If a line holds an image, leave the image out; write out everything else in the records exactly.

━━ Input records

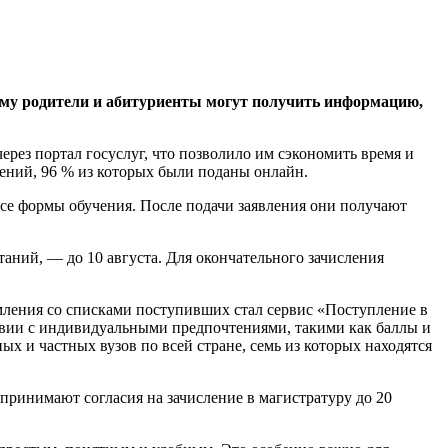
 ему родители и абитуриенты могут получить информацию,
рез портал госуслуг, что позволило им сэкономить время и
лений, 96 % из которых были поданы онлайн.
се формы обучения. После подачи заявления они получают
аний, — до 10 августа. Для окончательного зачисления
мления со списками поступивших стал сервис «Поступление в
тствии с индивидуальными предпочтениями, такими как баллы и
 и частных вузов по всей стране, семь из которых находятся
принимают согласия на зачисление в магистратуру до 20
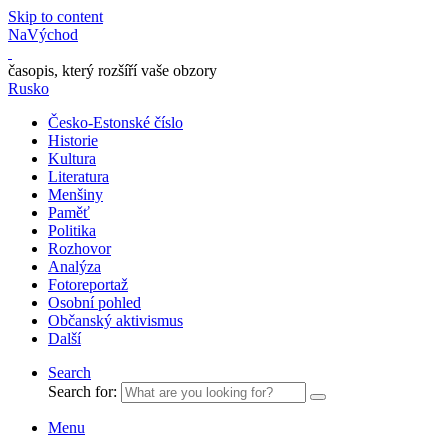
Skip to content
NaVýchod
časopis, který rozšíří vaše obzory
Rusko
Česko-Estonské číslo
Historie
Kultura
Literatura
Menšiny
Paměť
Politika
Rozhovor
Analýza
Fotoreportaž
Osobní pohled
Občanský aktivismus
Další
Search
Search for:
Menu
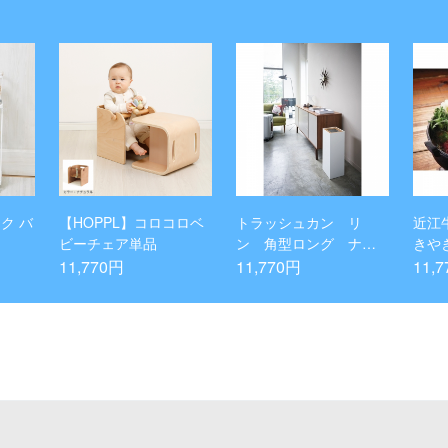
ク バ
【HOPPL】コロコロベ
トラッシュカン リ
近江
ビーチェア単品
ン 角型ロング ナチ
きや
ュラル
11,770円
11,770円
11,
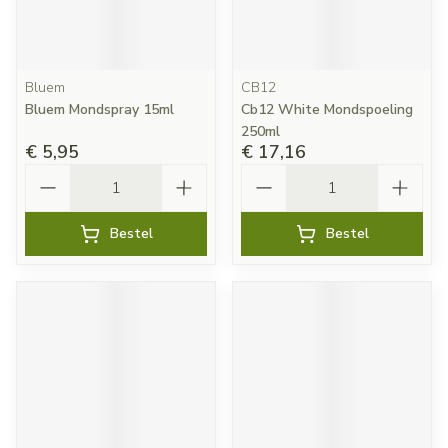
Bluem
CB12
Bluem Mondspray 15ml
Cb12 White Mondspoeling
250ml
€ 5,95
€ 17,16
Aantal
Aantal
Bestel
Bestel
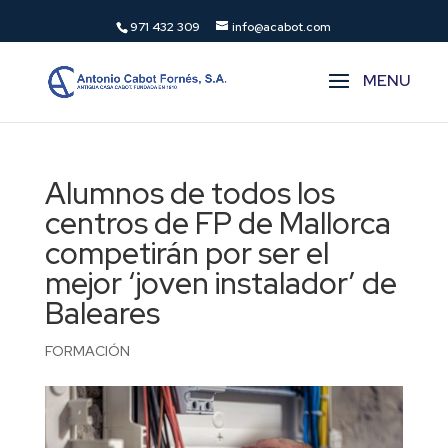
971 432 309
info@acabot.com
Alumnos de todos los
centros de FP de Mallorca
competirán por ser el
mejor ‘joven instalador’ de
Baleares
FORMACIÓN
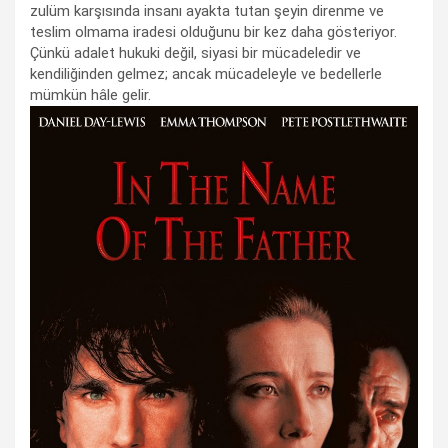
zulüm karşısında insanı ayakta tutan şeyin direnme ve
teslim olmama iradesi olduğunu bir kez daha gösteriyor.
Çünkü adalet hukuki değil, siyasi bir mücadeledir ve
kendiliğinden gelmez; ancak mücadeleyle ve bedellerle
mümkün hâle gelir.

━━━━

◆ **Exercise answer**:
 ему родители и абитуриенты могут получить информацию,
рез портал госуслуг, что позволило им сэкономить время и
лений, 96 % из которых были поданы онлайн.
се формы обучения. После подачи заявления они получают
аний, — до 10 августа. Для окончательного зачисления
мления со списками поступивших стал сервис «Поступление в
тствии с индивидуальными предпочтениями, такими как баллы и
 и частных вузов по всей стране, семь из которых находятся
принимают согласия на зачисление в магистратуру до 20
Skip to content
NaVýchod
časopis, který rozšíří vaše obzory
Rusko
Česko-Estonské číslo
Historie
Kultura
Literatura
Menšiny
Paměť
Politika
Rozhovor
Analýza
Fotoreportaž
Osobní pohled
Občanský aktivismus
Další
Search
Search for:
Menu
ク バ
【HOPPL】コロコロベ
トラッシュカン リ
近江
ビーチェア単品
ン 角型ロング ナチ
きや
ュラル
11,770円
11,770円
11,
Bluem
CB12
Bluem Mondspray 15ml
Cb12 White Mondspoeling
250ml
€ 5,95
€ 17,16
Aantal
Aantal
Bestel
Bestel
971 432 309
info@acabot.com
Alumnos de todos los
centros de FP de Mallorca
competirán por ser el
mejor ‘joven instalador’ de
Baleares
FORMACIÓN
zulüm karşısında insanı ayakta tutan şeyin direnme ve
teslim olmama iradesi olduğunu bir kez daha gösteriyor.
Çünkü adalet hukuki değil, siyasi bir mücadeledir ve
kendiliğinden gelmez; ancak mücadeleyle ve bedellerle
mümkün hâle gelir.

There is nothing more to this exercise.